Matthew Perry’s recent death will seem particularly sad during the next weekend’s Thanksgiving. The one festival which 'Friends', the TV show in which he played Chandler, really celebrated was this purely American occasion for good cooking (Monica), bad cooking (Rachel), guilt-tripping about cooking (Phoebe), annoying friends with bad jokes (Chandler), eating (Joey) and enjoying leftovers (Ross).
A whole episode (‘The One With Ross’s Sandwich’) was named after a special sandwich made with leftover Thanksgiving turkey.
The secret was the ‘moistmaker’, a slice of bread soaked in leftover gravy and added to the filling. It’s an example of how
eating food left over from festivities can be better than eating at the actual event.
During the event, you must eat in certain ways, endure others and perform various rituals.

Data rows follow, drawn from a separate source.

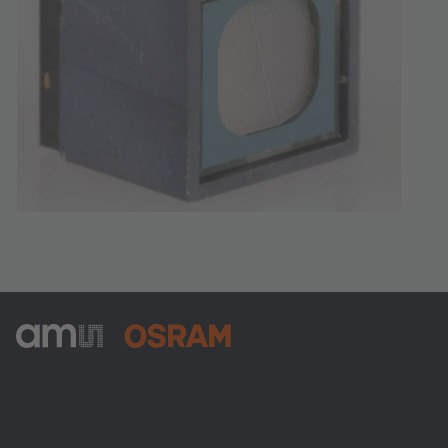
ams-OSRAM AG
Tobelbader Straße 30
8141 Premstaetten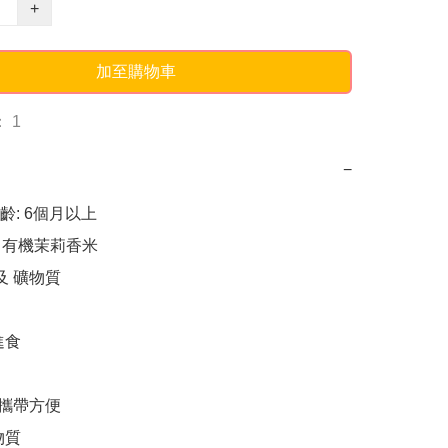
+
加至購物車
 1
−
: 6個月以上

% 有機茉莉香米

及 礦物質

食

 攜帶方便

質
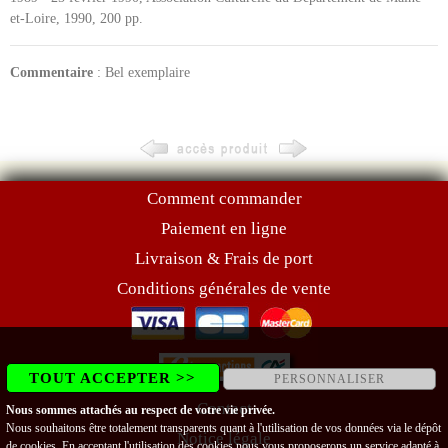
et-Loire, 1990, 200 pp.
Commentaire
: Bel exemplaire
Comment commander
Paiement en ligne
Livraison & Frais de port
Conditions générales de vente
TOUT ACCEPTER >>
PERSONNALISER
Contact
Nous sommes attachés au respect de votre vie privée.
Nous souhaitons être totalement transparents quant à l'utilisation de vos données via le dépôt
Notice légale
de cookies. En acceptant l'utilisation des cookies nous vous proposerons un service adapté à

But afterwards, you can do whatever you like.
Anthropologist Peter Berger describes how the Gadaba tribe of the Odisha highlands celebrate basis porbo, the ‘festival of leftovers’, the day after a major summer ritual:
“Since every household sacrificed animals on the festival day, and meat is abundantly at hand, it is now cooked and eaten.”
Many festivals effectively follow this practice, with so much food cooked, purchased and gifted that it helps make meals for the next few days.
November begins with a glut of candy for American kids who went trick-or-treating on Halloween. In The Everlasting Meals Cookbook: Leftovers A-Z, Tamar Adler suggests making a cake with reduced sugar and crushed candy mixed in.
The traditional British Christmas meal is reborn on Boxing Day, December 26, in equally traditional dishes like Brussels sprouts salad and curried turkey.